Сразу после Песаха 1899 года я поехал в Ковну. Мой дядя написал мне очень теплое рекомендательное письмо для ковенского раввина р. Цви-Гирша Рабиновича{274}, сына р. Ицхака-Эльханана. Дядя Кальман также поддерживал меня: он обещал посылать мне каждый месяц по четыре-пять рублей вдобавок к тому, что я буду получать в йешиве, – так, чтобы я смог учиться, не беспокоясь ни о чем другом. Это было необходимо, потому что за зиму я ослаб, стал чувствовать колющие боли в груди, и армейский врач, работавший в городе, которого семья считала самым авторитетным из всех возможных врачей, предупредил маму, что мне нужно дополнительное питание и нельзя слишком много учиться…

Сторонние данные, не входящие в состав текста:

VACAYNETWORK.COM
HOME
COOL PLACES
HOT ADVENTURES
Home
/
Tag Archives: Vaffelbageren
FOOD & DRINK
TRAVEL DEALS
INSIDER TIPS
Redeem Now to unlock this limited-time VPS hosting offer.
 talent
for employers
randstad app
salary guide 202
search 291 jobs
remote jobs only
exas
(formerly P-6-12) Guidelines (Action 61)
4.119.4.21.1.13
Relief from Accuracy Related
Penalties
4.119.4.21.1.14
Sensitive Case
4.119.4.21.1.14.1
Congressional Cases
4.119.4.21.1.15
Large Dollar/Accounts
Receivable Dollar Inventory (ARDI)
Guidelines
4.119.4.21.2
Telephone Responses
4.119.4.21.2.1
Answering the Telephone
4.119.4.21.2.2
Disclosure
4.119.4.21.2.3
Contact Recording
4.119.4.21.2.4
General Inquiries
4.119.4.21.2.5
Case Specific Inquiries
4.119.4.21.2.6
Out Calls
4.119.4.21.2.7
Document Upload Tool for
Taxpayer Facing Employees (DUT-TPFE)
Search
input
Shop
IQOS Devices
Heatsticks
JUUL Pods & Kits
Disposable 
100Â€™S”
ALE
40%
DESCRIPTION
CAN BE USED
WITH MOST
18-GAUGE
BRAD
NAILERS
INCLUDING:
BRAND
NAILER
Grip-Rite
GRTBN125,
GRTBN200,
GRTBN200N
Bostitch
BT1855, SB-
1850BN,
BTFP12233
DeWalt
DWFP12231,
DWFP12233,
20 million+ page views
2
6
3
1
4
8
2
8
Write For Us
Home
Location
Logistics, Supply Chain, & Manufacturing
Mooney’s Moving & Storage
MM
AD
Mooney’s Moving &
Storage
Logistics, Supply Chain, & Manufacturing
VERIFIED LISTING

Итак, после Песаха мы отправились в дорогу: брат – в Брест-Литовск, а я – в Ковну. До Минска мы ехали вместе, а там расстались и встретились лишь четыре года спустя; к этому моменту наши жизненные пути уже значительно разошлись. Дорога до Вильно была мне знакома. Через станцию после Вильно я пересел в поезд, который следовал в Ковну, мы проехали туннель – впервые в жизни я видел туннель – и прибыли в Ковну. Свои вещи я оставил на железнодорожной станции под присмотром, а сам пошел в дом раввина. Я был поражен, насколько сильно он отличался от тех домов раввинов, к которым я привык, – отличался какой-то прохладной вежливостью. Когда я вошел, у меня взяли письмо и велели обождать. Через пару минут позвали к раввину. Небольшая комната, все стены от пола до высокого потолка закрыты полками с книгами. Рав поздоровался со мной, бросил на меня беглый взгляд и дал записку к надзирателю йешивы с подтверждением, что я принят и мне назначено пособие в размере трех рублей ежемесячно. Это было максимальное пособие, которое давала йешива. Раввин не стал спрашивать меня об учебе. Не проявил он поначалу и особой склонности к тому, чтобы завести со мной беседу. Но, видимо, мое лицо и глаза настолько отчетливо отразили удивление по этому поводу, что он внезапно обратился ко мне, попросил сесть и с легкой улыбкой спросил, какой последний трактат я учил, много ли беседовал о Торе со своим дядей после того, как оставил йешиву в Тельши, и было ли у дяди время заниматься со мной. После того как я ответил на все эти вопросы, он подал мне руку и проводил до двери. Однако все это он проделал холодно – не так, как р. Шимон, р. Йосеф-Захария, р. Йосеф-Лейб… И несмотря на то что он пригласил меня заходить к нему в гости, я так и не воспользовался этой возможностью… От раввина я вернулся на станцию и забрал свои вещи. Юноша-носильщик с тележкой согласился довезти их до Слободки. Мы прошли по главной улице города, которая в народе называлась «Новый план» («Дер Нойер план»), дошли до деревянного моста через речку Вилию – дальше дороги не было, а только песок и пыль. Вдруг передо мной вырос юноша, высокий и худой, с пробивающимся пухом на щеках, и со смущенной улыбкой сказал мне:

– Слушай, парень, ты, наверно, приехал учиться в йешиву? Не в ту, которая сторонников мусара, и не в «Кнессет Исраэль», а в «Кнессет Ицхак»{275}? И не знаешь, куда идти? Так? А я родом из Бутрыманца, учусь в «Кнессет Ицхак», живу недалеко отсюда, но собираюсь сегодня же съехать с квартиры – пойдем туда, и у тебя будет квартира задешево, всего восемьдесят копеек в месяц.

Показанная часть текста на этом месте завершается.